Disk Replacement
You may get an alert in the GUI along the lines of
Device: /dev/sda [SAT], 8 Currently unreadable (pending) sectors.
This is one of the predictive failures that Backblaze mentions. You should replace the drive. You may also get an outright failure such as:
Pool pool01 state is DEGRADED: One or more devices has experienced an unrecoverable error.
That’s a drive that has already failed and likewise you must replace it.
Using The GUI
On larger systems you’ll need both the GUI and commandline.
- Find the drive’s serial number and off-line if needed
- Locate the drive and turn on the chassis indicator in the CLI
- Replace the drive
Find The Serial Number and set it Offline.
In the GUI, examine the failing device. If it hasn’t fully faulted yet, use the /dev/sdX identifier in the alert to find it.
Storage -> (pool name) -> Manage Devices -> (Select the disk) -> Disk Info
You’ll see a serial number similar to “Z4F18FFX” and can copy it to your clipboard and offline the disk if it’s not already faulted.
ZFS Info -> Offline
Locate The Disk
Large arrays have lights to help locate the disk. Use the tool sas3ircu for this. If it’s not already present you may need to track it down (see troubleshooting below). To find out, enter the CLI by navigating to:
System -> Shell
Issue this command to search for the location of the disk.
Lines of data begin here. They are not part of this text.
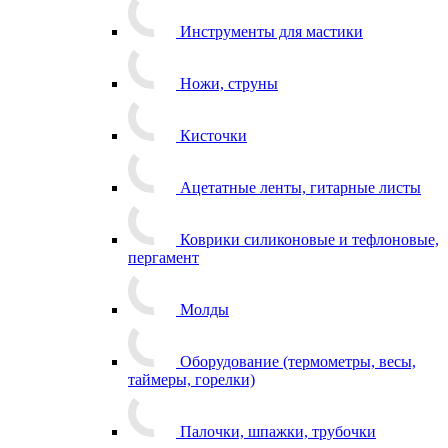
Инструменты для мастики
Ножи, струны
Кисточки
Ацетатные ленты, гитарные листы
Коврики силиконовые и тефлоновые,
пергамент
Молды
Оборудование (термометры, весы,
таймеры, горелки)
Палочки, шпажки, трубочки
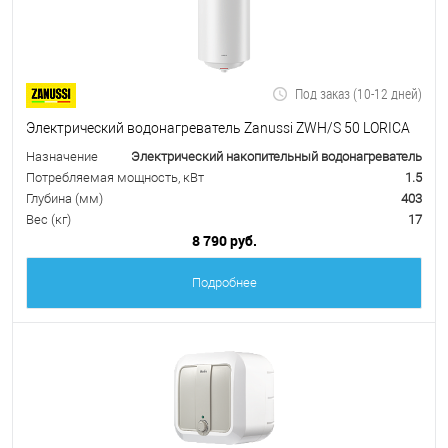
Под заказ (10-12 дней)
Электрический водонагреватель Zanussi ZWH/S 50 LORICA
Назначение
Электрический накопительный водонагреватель
Потребляемая мощность, кВт
1.5
Глубина (мм)
403
Вес (кг)
17
8 790 руб.
Подробнее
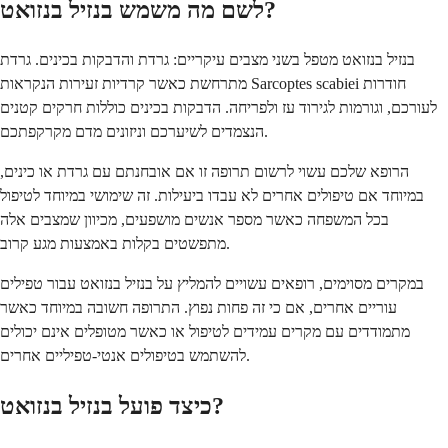
לשם מה משמש בנזיל בנזואט?
בנזיל בנזואט מטפל בשני מצבים עיקריים: גרדת והדבקות בכינים. גרדת
מתרחשת כאשר קרדיות זעירות הנקראות Sarcoptes scabiei חודרות
לעורכם, וגורמות לגירוד עז ולפריחה. הדבקות בכינים כוללות חרקים קטנים
הנצמדים לשיערכם וניזונים מדם מקרקפתכם.
הרופא שלכם עשוי לרשום תרופה זו אם אובחנתם עם גרדת או כינים,
במיוחד אם טיפולים אחרים לא עבדו ביעילות. זה שימושי במיוחד לטיפול
בכל המשפחה כאשר מספר אנשים מושפעים, מכיוון שמצבים אלה
מתפשטים בקלות באמצעות מגע קרוב.
במקרים מסוימים, רופאים עשויים להמליץ על בנזיל בנזואט עבור טפילים
עוריים אחרים, אם כי זה פחות נפוץ. התרופה חשובה במיוחד כאשר
מתמודדים עם מקרים עמידים לטיפול או כאשר מטופלים אינם יכולים
להשתמש בטיפולים אנטי-טפיליים אחרים.
כיצד פועל בנזיל בנזואט?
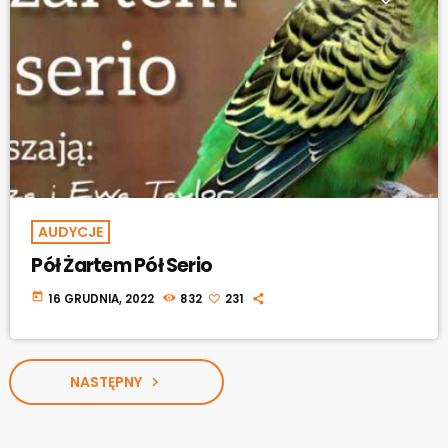
AUDYCJE
Pół Żartem Pół Serio
today
16 GRUDNIA, 2022
832
231
NASTĘPNY
navigate_next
sudo sas3ircu 0 display | grep -B 10 ZC11HPN3
Device is a Hard disk
Enclosure # : 3
Slot # : 5
...
...
Use the same utility to turn on the locate LED.
sudo sas3ircu 0 locate 3:5 ON
Replace The Drive
ASwap the physical device, and back in the GUI select the drive and in the Disk Info menu click “replace”.
Drive -> (Disk Info) -> Replace
The new windows should allow you to pick the ’new’ drive. There should be only one choice. If nothing is listed, you may need to wipe the disk wipefs -a /dev/sdX and repeat.
Don’t forget to turn off the locate LED
sudo sas3ircu 0 locate 3:5 OFF
At The Command Line
It’s ‘strongly advised against’ using the CLI to replace the disk. The GUI takes several steps to prepare the disk and adds a partition to the pool, not the whole disk.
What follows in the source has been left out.